A Goldilocks economy is
An economy that is not so hot that it causes inflation, and not so cold that it causes a recession. There are no exact markers of a Goldilocks economy, but it is characterized by a low unemployment rate, increasing asset prices (stocks, real estate, etc.), low interest rates, brisk but steady GDP growth and low inflation.
Regulators use fiscal and monetary policy tools to try to create an economy with these conditions. Economic conditions abroad, and regulators’ reactions to them, also influence whether an economy can achieve a Goldilocks state. This state is ideal for investing, because as companies grow, stocks perform well, and in the absence of inflation, bonds will hold their value. If GDP grows too quickly and inflation creeps up too quickly, however, the economy can overheat and a bust can result.

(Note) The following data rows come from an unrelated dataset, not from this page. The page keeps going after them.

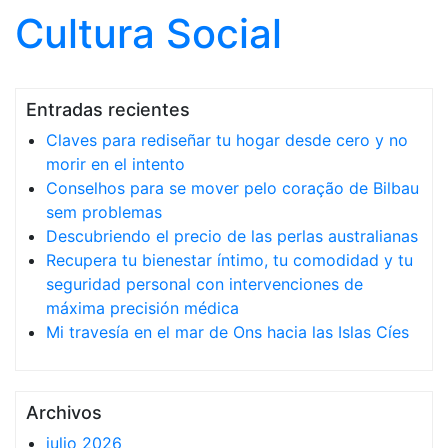
Cultura Social
Saltar al contenido
Entradas recientes
Claves para rediseñar tu hogar desde cero y no
morir en el intento
Conselhos para se mover pelo coração de Bilbau
sem problemas
Descubriendo el precio de las perlas australianas
Recupera tu bienestar íntimo, tu comodidad y tu
seguridad personal con intervenciones de
máxima precisión médica
Mi travesía en el mar de Ons hacia las Islas Cíes
Archivos
julio 2026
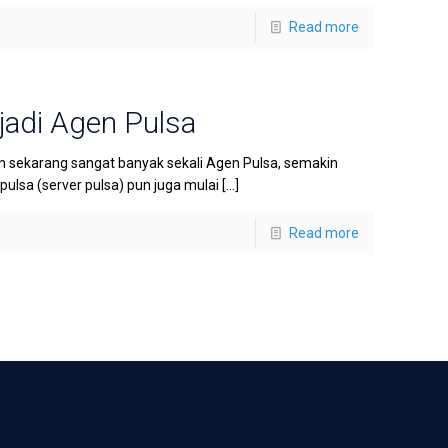
Read more
adi Agen Pulsa
sekarang sangat banyak sekali Agen Pulsa, semakin
lsa (server pulsa) pun juga mulai
[…]
Read more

The phrase comes from the fairy tale “The Story of the Three Bears“. Similarly to the UK, Hungary may enjoy a Goldilocks economy now… and that may mean a Orbán-era ahead… with a lot of postcommie/leflib whining about “checks and balances” for years to come. I’m looking forward to that. 🙂
The Central Bank of Hungary has published their latest forecast today. CBH expects 0.0% inflation for 2014 (as compared to their 1.3 percent forecast in March) and they increased their GDP growth forecast to 2.9% from 2.1% . The public budget deficit is expected to stay below the 3% Maastricht requirement. They also predict rising employment, decreasing unemployment and a steady real household income increase.
According to the latest poll by Tárki published yesterday, political support haven’t changed much for any of the parties since the EP elections: Fidesz-KDNP is backed by 56% of the decided voters (up from 54%), MSZP has 16% (down from 17%), Jobbik stands at 15% (down from 17%).